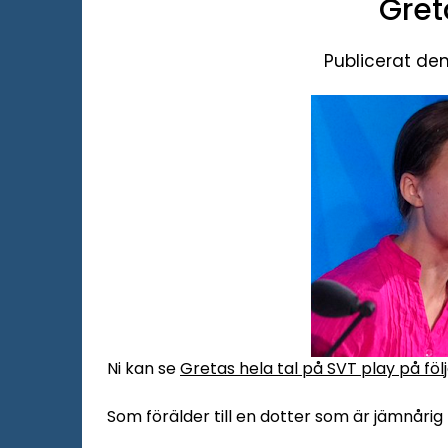
Gret
Publicerat de
Ni kan se
Gretas hela tal på SVT play på föl
Som förälder till en dotter som är jämnårig 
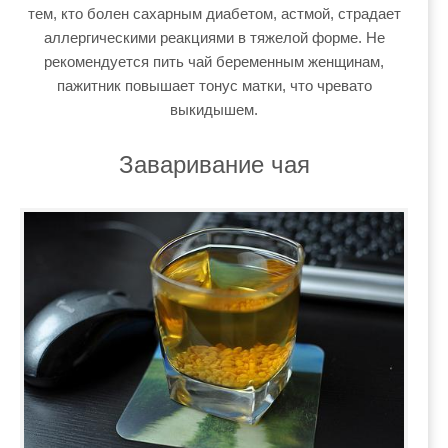
тем, кто болен сахарным диабетом, астмой, страдает
аллергическими реакциями в тяжелой форме. Не
рекомендуется пить чай беременным женщинам,
пажитник повышает тонус матки, что чревато
выкидышем.
Заваривание чая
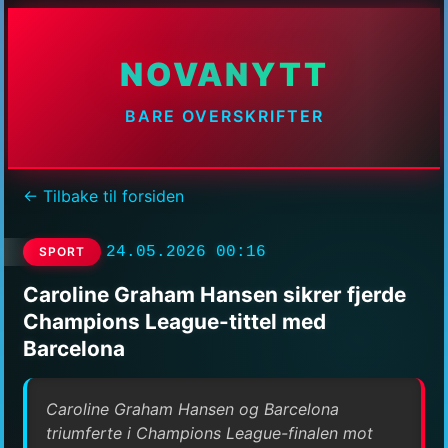
NOVANYTT
BARE OVERSKRIFTER
← Tilbake til forsiden
24.05.2026 00:16
SPORT
Caroline Graham Hansen sikrer fjerde
Champions League-tittel med
Barcelona
Caroline Graham Hansen og Barcelona
triumferte i Champions League-finalen mot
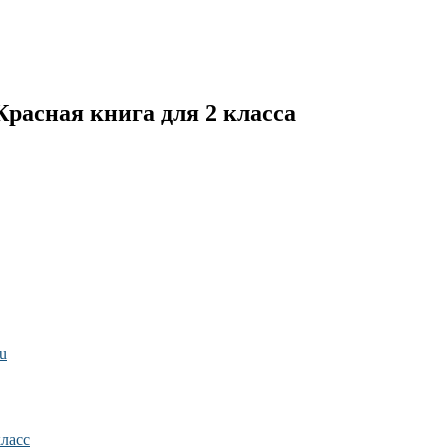
расная книга для 2 класса
ru
класс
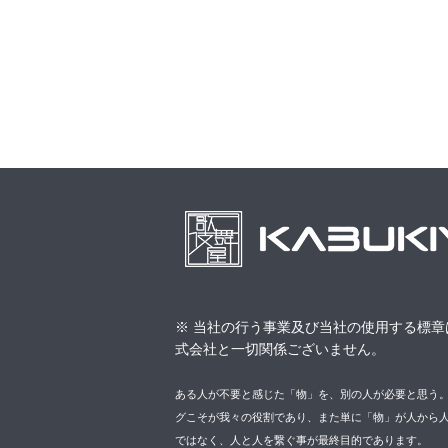
※ 当社の行う事業及び当社の使用する標章
式会社と一切関係ございません。
ある人が不要と感じた「物」を、別の人が必要と思う
グこそが我々の役割であり、また単に「物」が人から
ではなく、人と人を繋ぐ事が最終目的であります。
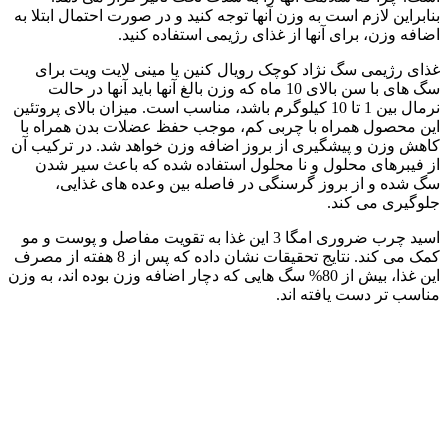
بنابراین لازم است به وزن آنها توجه کنید و در صورت احتمال ابتلا به
اضافه وزن، برای آنها از غذای رژیمی استفاده کنید.
غذای رژیمی سگ نژاد کوچک رویال کنین یا مینی لایت ویت برای
سگ های با سن بالای 10 ماه که وزن بالغ آنها باید آنها در حالت
نرمال بین 1 تا 10 کیلوگرم باشد، مناسب است. میزان بالای پروتئین
این محصول همراه با چربی کم، موجب حفظ عضلات بدن همراه با
کاهش وزن و پیشگیری از بروز اضافه وزن خواهد شد. در ترکیب آن
از فیبرهای محلول و نا محلول استفاده شده که باعث سیر شدن
سگ شده و از بروز گرسنگی در فاصله بین وعده های غذایی،
جلوگیری می کند.
اسید چرب ضروری امگا 3 این غذا به تقویت مفاصل و پوست و مو
کمک می کند. نتایج تحقیقات نشان داده که پس از 8 هفته از مصرف
این غذا، بیش از 80% سگ هایی که دچار اضافه وزن بوده اند، به وزن
مناسب تر دست یافته اند.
•••
> **AIM OF THE EXERCISE**: Could you retype exactly the lines above from the one containing "از فیبرهای محلول" through the last line of the records, both included, and nothing else?

> **PROBLEM SOLUTION**:
از فیبرهای محلول و نا محلول استفاده شده که باعث سیر شدن
سگ شده و از بروز گرسنگی در فاصله بین وعده های غذایی،
جلوگیری می کند.
اسید چرب ضروری امگا 3 این غذا به تقویت مفاصل و پوست و مو
کمک می کند. نتایج تحقیقات نشان داده که پس از 8 هفته از مصرف
این غذا، بیش از 80% سگ هایی که دچار اضافه وزن بوده اند، به وزن
مناسب تر دست یافته اند.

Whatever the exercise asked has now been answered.